I'LL DIE IF I DON'T
Updated: Sep 16, 2022
Something feels different this time. I’m not sure what it is, but in releasing the sequel to Train Gone—Mirrors Strike Back—something just feels different, right. When I published the first book I was an incredibly scared novice. I still consider myself young in the world of indie authorship, but I’m not as scared. With one book under my belt, I know how this song goes. I’m not speaking to the nuts and bolts of it all—writing, rewriting, working with my editor, my formatter, cover designer, publishing platforms, LLC, website to-dos, et al.—but I sort of know what to expect emotionally. I feel a bit settled, calmer. Dare I say—lighter.
After publishing the first book, I still felt heavy-hearted; I’d released a huge part of me, part of my life, and I felt like I wanted to hide. Yes, I wanted to share, wanted people to read my words and feel connected, but like my friend Lauren said after publishing, “I want people to read my work but at the same time, I don’t want anyone to look at me.” I totally know what she means, I can relate. Let's connect from afar, quietly, and incognito.
So, onto the sequel. Onto better and brighter days. Happier endings, yeah? Well, maybe.
As I was working on Mirrors—writing and rewriting, working with editors, formatters, cover designer, various platforms, etc.—I still felt weighed down and I couldn’t figure out why because I thought the sequel’s themes were going to be more upbeat. But as I wrote, I realized the book, on its own, was burrowing into specific childhood traumas that I didn’t remember to forget. And the funny thing is, I didn’t think they would surface at all. Little did I know the plans I had for my book weren’t going to come to fruition because my book already had plans for me. Well, all that did was slow the process down because not only was I writing, I was processing, grieving, self-soothing, and managing my own pain. I don’t want to mislead you, Mirrors Strike Back is not all doom and gloom. It’s the story of one woman willingly experiencing her anguish to work through it because she knows damn well there’s no getting around it. She finds her way, with well-timed humor weaved into the story perfectly due to the love from one specific character she happens to marry. Twice.

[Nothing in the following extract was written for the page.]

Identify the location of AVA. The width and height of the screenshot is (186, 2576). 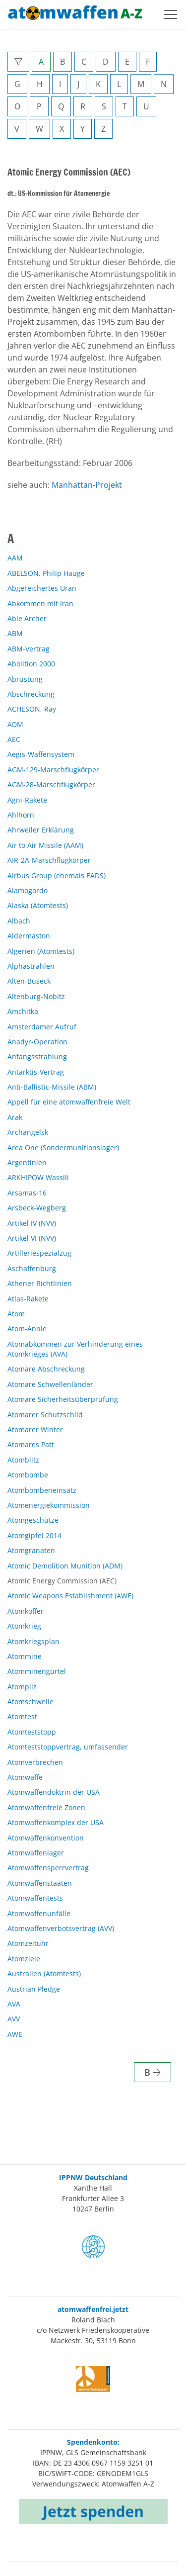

As for releasing parts of me via the written word, a fellow indie author and friend, J.A. Plosker, recently told me: “I realized that my books aren’t the only thing. What they are is an extension of me. Of my passions. A way to start conversations. It’s all about publishing, being proud, and letting go!” I couldn’t have said it better myself. Thanks for the reminder, friend. It’s about processing, creating, sharing, starting conversations, connecting, and, most importantly, letting all that shit go to make room for what’s to come. It’s not safe to start a fire with a clogged chimney. You might wonder: why not just work through it, write it, and keep it to yourself or burn it even? Wouldn’t that release feel the same? My answer is no, it doesn’t feel the same for me. I’ve done that, and afterward I still felt shitty. There’s something to be said for creating then destroying. I read on the Power Path website I have bookmarked, “Once something is past its time, it needs to be released, destroyed, to make room for another creation.”© Keeping my creations to myself feels like a festering disease, feverishly looking for an exit and finding none. Furthermore, Ray Bradbury said, "To not write, for many of us, is to die." And Stephen King also said, "You don't do it for the money. You do it because it saves you from feeling bad." IT. SAVES. YOU. For those of us who are writers and authors (or insert your passion here), it doesn't get more real than that. Even for successful authors like those two, it was never about the royalties, the fame, or that their work made it to the big screen. They knew if they didn't make way for their voices (their characters—the voices in their head which I totally understand) to be heard, they would wither into themselves and vanish. I find that hauntingly beautiful. I get it.
My memoirs breathe on their own. Most of the time, I don’t have a choice in writing one thing or another, or even a choice in how to write it. The characters in these memoirs, though based on very real people, said and did what they wanted while keeping in line with actual events and conversations. That may be hard to get and it's even harder to explain, but this is, in fact, what characters do: they crawl into the hollow spaces of one's mind and essentially take over. Including my own character. Seriously. Another version of me took over while writing me and I was merely a scribe for myself. To quote him again, Stephen King said while lecturing at Umass Lowell, "I've always wondered who I am when I write because once I'm doing it, I'm not really in the room with myself."
All in all, releasing the memoirs has been cathartic as hell. It cleared a channel for me—more so for the characters I've been staving off for years; they've been not-so-patiently waiting. I can now start fictional fires (and I am so excited for fiction!) in a recently swept chimney, safely. I've been reborn.
Onward, Rebekah, let those fictional characters fly their freak flags! And onward to my fellow authors and scribes! The voices aren't scary, I promise!